The analysis included 11 RCTs (n=18766) with follow-up times ranging from 2 to 48 months. Compared to ACEI or ARB, S/V significantly reduced the risk of HF hospitalization (HR=0.80, 95% CI: 0.68-0.94; 3 RCTs; I²=65%), CV mortality (HR=0.86, 95% CI: 0.73-1.01; 2 RCTs; I²=57%), and all-cause mortality (HR=0.89, 95% CI: 0.78-1.00; 3 RCTs; I²=36%). S/V also led to reductions in NT-proBNP and hs-TNT levels, indicating improvements in myocardial function. A decline in renal function was observed with S/V (HR=0.67, 95% CI: 0.39-1.14; 2 RCTs; I²=78%), although the clinical significance of this finding needs further investigation. The incidence of hyperkalaemia and angioedema was similar between S/V and control groups. However, S/V was associated with a significant increase in the risk of symptomatic hypotension (RR=1.69, 95% CI: 1.33-2.15; 9 RCTs; I²=65%). Stratified analyses by control type (ACEI vs. ARB) revealed similar trends in the effects of S/V.
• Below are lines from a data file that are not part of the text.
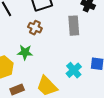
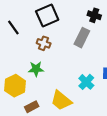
gray rectangle: (74, 26) -> (82, 38), turned 36

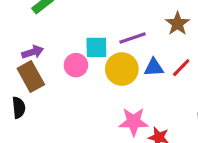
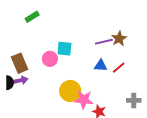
purple line: (133, 38) -> (104, 42), moved
purple arrow: (33, 52) -> (21, 80), moved
yellow circle: (122, 69) -> (70, 91), moved

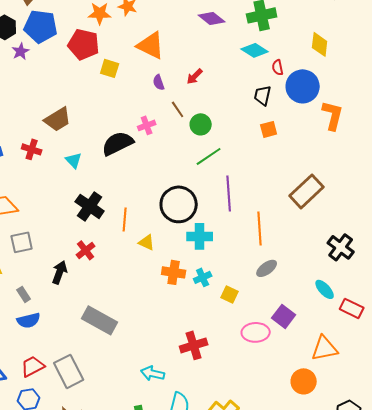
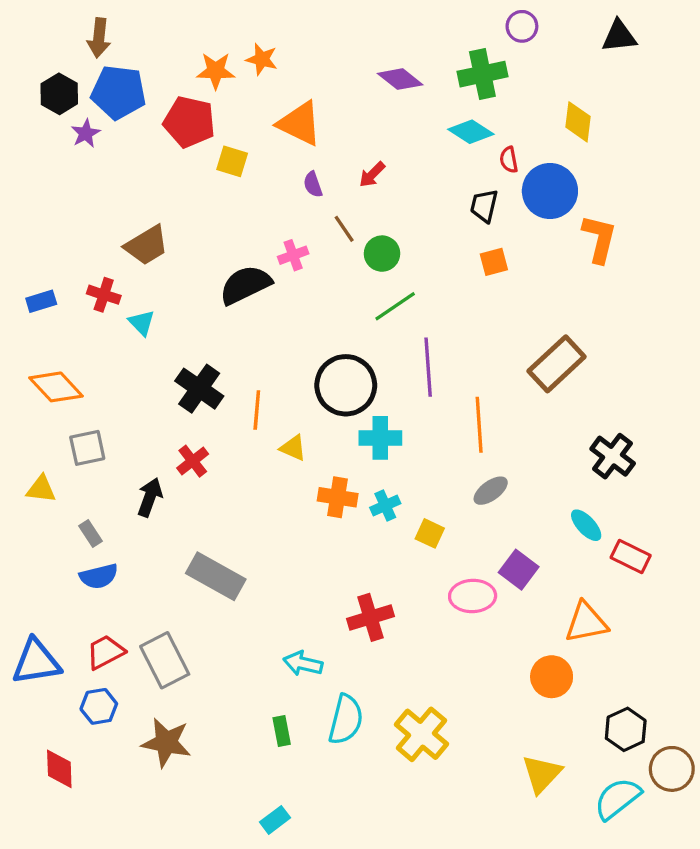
cyan triangle: (74, 160) -> (142, 323), moved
This meta-analysis demonstrates the superior efficacy of S/V over ACEI or ARB in reducing major adverse cardiovascular events in patients with HF. The observed reduction in HF hospitalizations, CV mortality, and all-cause mortality, along with favorable changes in biomarkers, strongly supports the clinical benefits of S/V. The slight decline in renal function requires further scrutiny to determine its clinical implications and weigh it against the overall cardiovascular benefits. The increased risk of hypotension associated with S/V needs to be considered in clinical practice, particularly in patients with pre-existing hypotension or those at higher risk for hypotension. The consistent findings across different types of controls support the overall conclusion regarding the superiority of S/V, regardless of whether the comparator was an ACEI or an ARB. Further research is warranted to fully understand the long-term effects and to tailor treatment strategies based on individual patient characteristics and specific HF subtypes.
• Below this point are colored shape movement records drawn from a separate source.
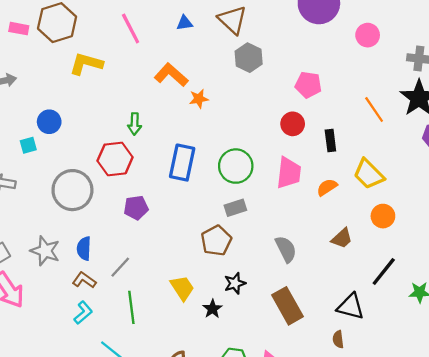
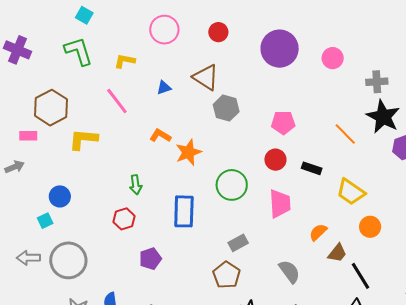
pink rectangle: (19, 29) -> (28, 136), moved
pink circle: (368, 35) -> (333, 58), moved
orange L-shape: (171, 75) -> (160, 136), size x0.7
orange star: (199, 99) -> (188, 152), size x1.5
black rectangle: (330, 140) -> (312, 168), turned -54
red hexagon: (115, 159) -> (124, 219), size x0.7
green circle: (236, 166) -> (232, 185), moved
orange semicircle: (327, 187) -> (318, 232), moved
gray circle: (72, 190) -> (68, 260), moved
black line: (384, 271) -> (361, 276), moved, turned -60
Sacubitril/valsartan demonstrates significant benefits in reducing HF hospitalizations, cardiovascular mortality, and all-cause mortality in patients with heart failure compared to ACEI or ARB. While an increased risk of hypotension was observed, this needs to be balanced against the substantial improvements in other clinical outcomes. The findings support current guidelines recommending S/V in select HF patients. Future studies should focus on refining treatment selection criteria and exploring the long-term effects in various HF subtypes and patient subgroups.
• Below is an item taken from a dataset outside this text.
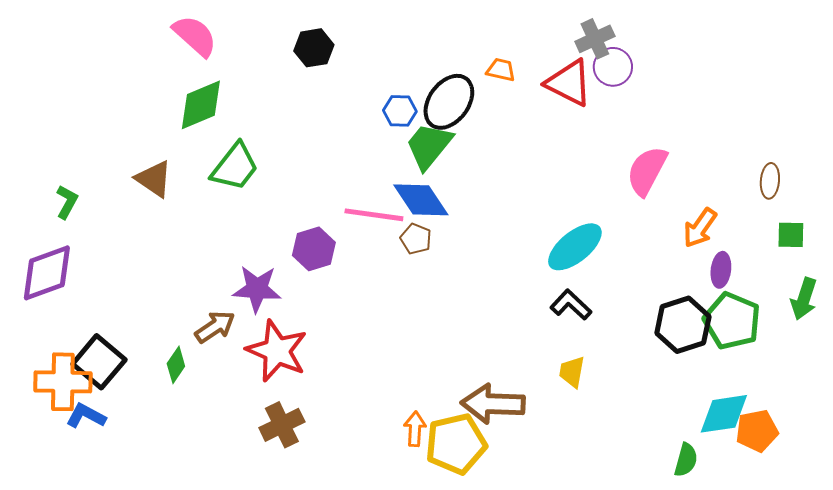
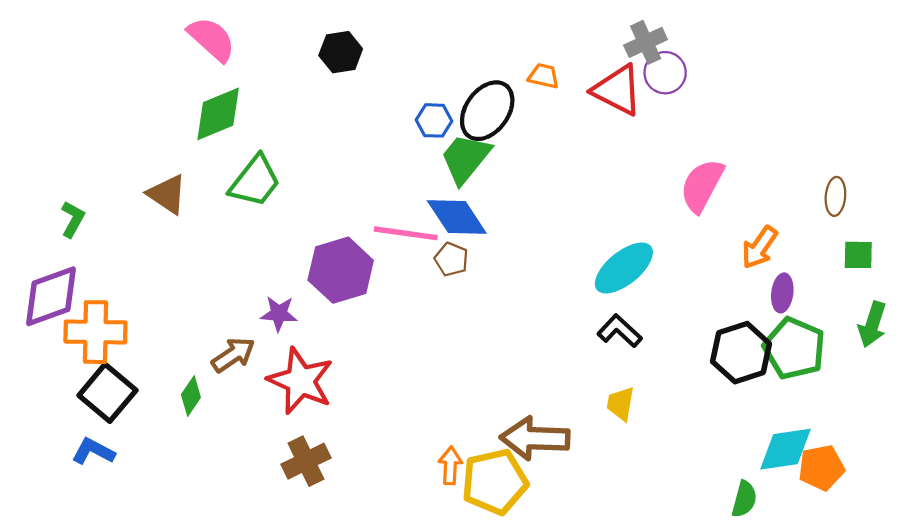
purple hexagon: (314, 249) -> (341, 270), size x1.4
purple star: (257, 289) -> (279, 314), size x0.7
orange cross: (63, 382) -> (95, 332), moved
The study's limitations include the limited number of RCTs for some comparisons, especially those involving ARB controls, and potential publication bias. The heterogeneous nature of the included studies and the limited data on some outcomes might have also influenced the results. The possibility of residual confounding variables not fully accounted for within the RCT designs could affect the interpretation of the findings. Further research with more robust data and larger patient populations is needed to strengthen the conclusions.